Lastly, the highlight of the film must be the digital rendering of the prawns themselves, which appear as lifelike and textured as any computer-generated creature has ever looked. The seamless situation of these finely wrought beings within a grainy documentary image makes the achievement of Peter Jackson’s Weta workshop all the more impressive. But while Weta held up their end up the bargain in creating a wholly realistic (light years beyond the computer constructs populating Jackson’s Lord of the Rings series) alien race, Blomkamp has ultimately failed in injecting these creations with a commensurate humanity, not realizing that his would-be allegory depends on it.

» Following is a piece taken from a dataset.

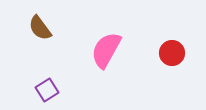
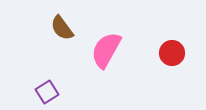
brown semicircle: moved 22 px right
purple square: moved 2 px down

District 9 / USA, New Zealand / 2009 / Color / 112 min. / Directed by Neill Blomkamp / Written by Mr. Blomkamp and Terri Tatchell / Starring: Sharlto Copley, Jason Cope and Sylvaine Strike
Notes:
1 - It’s worth noting that there is a tracking shot late in the film which resembles the camera angle of FPS games – gun perched firmly in the bottom of the screen, as the background skirts by wildly – a shot not entirely uncommon in contemporary action pictures, a truly depressing cliché that shows no sign of fading away. Fitting, though, that it would show up in this picture considering Blomkamp was Producer Peter Jackson’s pick to helm the abandoned big screen adaptation of the uber-popular FPS Halo.